API allows unbounded queries causing Gunicorn worker timeouts #98

Closed
opened 2026-04-01 21:46:04 +00:00 by cal · 0 comments
Owner

Problem

Gunicorn workers are repeatedly timing out (120s) and getting SIGABRT'd — 12 occurrences in the last 2 days. The monitoring stack detects the unhealthy window during worker recycling and restarts the container.

Root Cause

Requests arriving with limit=99999 or empty required filter parameters cause the API to attempt returning enormous result sets, tying up workers past the timeout threshold.

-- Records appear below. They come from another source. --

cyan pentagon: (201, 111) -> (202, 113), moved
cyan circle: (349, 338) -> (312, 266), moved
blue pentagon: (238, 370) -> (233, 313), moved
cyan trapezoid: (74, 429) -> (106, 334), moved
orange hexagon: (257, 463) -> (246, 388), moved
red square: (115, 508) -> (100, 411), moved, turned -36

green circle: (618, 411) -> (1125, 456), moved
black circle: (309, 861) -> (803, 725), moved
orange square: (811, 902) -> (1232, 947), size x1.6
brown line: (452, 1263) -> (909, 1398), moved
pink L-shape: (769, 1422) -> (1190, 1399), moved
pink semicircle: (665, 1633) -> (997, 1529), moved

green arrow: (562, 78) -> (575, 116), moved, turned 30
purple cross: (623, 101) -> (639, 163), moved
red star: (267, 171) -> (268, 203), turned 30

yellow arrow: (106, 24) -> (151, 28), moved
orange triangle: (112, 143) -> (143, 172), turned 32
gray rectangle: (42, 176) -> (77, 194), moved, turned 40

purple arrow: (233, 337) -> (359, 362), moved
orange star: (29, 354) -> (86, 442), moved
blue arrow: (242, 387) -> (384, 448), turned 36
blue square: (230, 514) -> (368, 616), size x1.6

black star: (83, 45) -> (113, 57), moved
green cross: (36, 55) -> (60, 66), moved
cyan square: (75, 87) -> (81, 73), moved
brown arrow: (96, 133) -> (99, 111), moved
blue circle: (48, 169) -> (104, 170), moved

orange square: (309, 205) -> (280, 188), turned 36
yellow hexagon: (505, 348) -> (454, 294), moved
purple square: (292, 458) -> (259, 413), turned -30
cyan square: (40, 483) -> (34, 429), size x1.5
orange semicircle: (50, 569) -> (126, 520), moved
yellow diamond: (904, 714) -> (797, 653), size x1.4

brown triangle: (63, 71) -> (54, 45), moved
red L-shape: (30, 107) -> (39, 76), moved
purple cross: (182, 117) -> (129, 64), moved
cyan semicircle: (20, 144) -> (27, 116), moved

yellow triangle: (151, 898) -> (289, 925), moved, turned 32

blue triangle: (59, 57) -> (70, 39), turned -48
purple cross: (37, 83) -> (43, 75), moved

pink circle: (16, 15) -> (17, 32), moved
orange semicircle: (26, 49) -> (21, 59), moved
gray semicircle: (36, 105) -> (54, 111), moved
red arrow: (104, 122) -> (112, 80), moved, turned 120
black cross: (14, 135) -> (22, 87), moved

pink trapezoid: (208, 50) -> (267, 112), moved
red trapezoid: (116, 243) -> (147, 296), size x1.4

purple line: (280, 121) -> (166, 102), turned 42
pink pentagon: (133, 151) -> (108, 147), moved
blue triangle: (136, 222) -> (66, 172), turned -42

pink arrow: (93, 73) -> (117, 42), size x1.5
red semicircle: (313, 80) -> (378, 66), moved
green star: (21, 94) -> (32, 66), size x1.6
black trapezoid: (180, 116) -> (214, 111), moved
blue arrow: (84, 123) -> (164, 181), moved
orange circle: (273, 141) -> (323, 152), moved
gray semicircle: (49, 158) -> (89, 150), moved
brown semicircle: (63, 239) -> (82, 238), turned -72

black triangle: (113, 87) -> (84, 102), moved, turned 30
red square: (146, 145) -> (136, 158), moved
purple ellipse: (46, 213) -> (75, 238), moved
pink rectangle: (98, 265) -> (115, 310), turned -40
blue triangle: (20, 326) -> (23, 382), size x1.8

Source: External clients via reverse proxy

UPDATED: The source IP 172.25.0.3 is nginx-proxy-manager, NOT the Discord bot. These queries come from external clients (website users or direct API callers) through the reverse proxy. The Discord bot (172.18.0.2) is on a separate Docker network and does not generate these queries.

Observed bad requests (from container logs)

Request Issue
GET /plays/?limit=99999&game_id=&short_output=FALSE → 500 Empty game_id = fetch ALL plays
GET /plays/?game_id=&pitcher_id=&sort=oldest → 500 Empty filters = entire plays table
GET /players?season=9&team_id=&team_id=391 → 500 Duplicate/empty team_id params
GET /plays/batting?limit=99999&... 99,999 row limit on batting plays
GET /transactions?limit=99999&... 99,999 row limit on transactions

Current State of the API

  • Only /players/search has a max limit cap (le=50). Every other endpoint trusts the client.
  • Empty string params silently pass validation — FastAPI parses game_id= as [''], which passes if param is not None checks but generates wasteful queries.
  • /transactions has no limit parameter at all — always returns all matching rows with recursive serialization.
  • model_to_dict(recurse=True) amplifies the problem — each row triggers additional DB lookups for FK relations.

Proposed Fix

Priority 1 — Immediate (stop the crashes)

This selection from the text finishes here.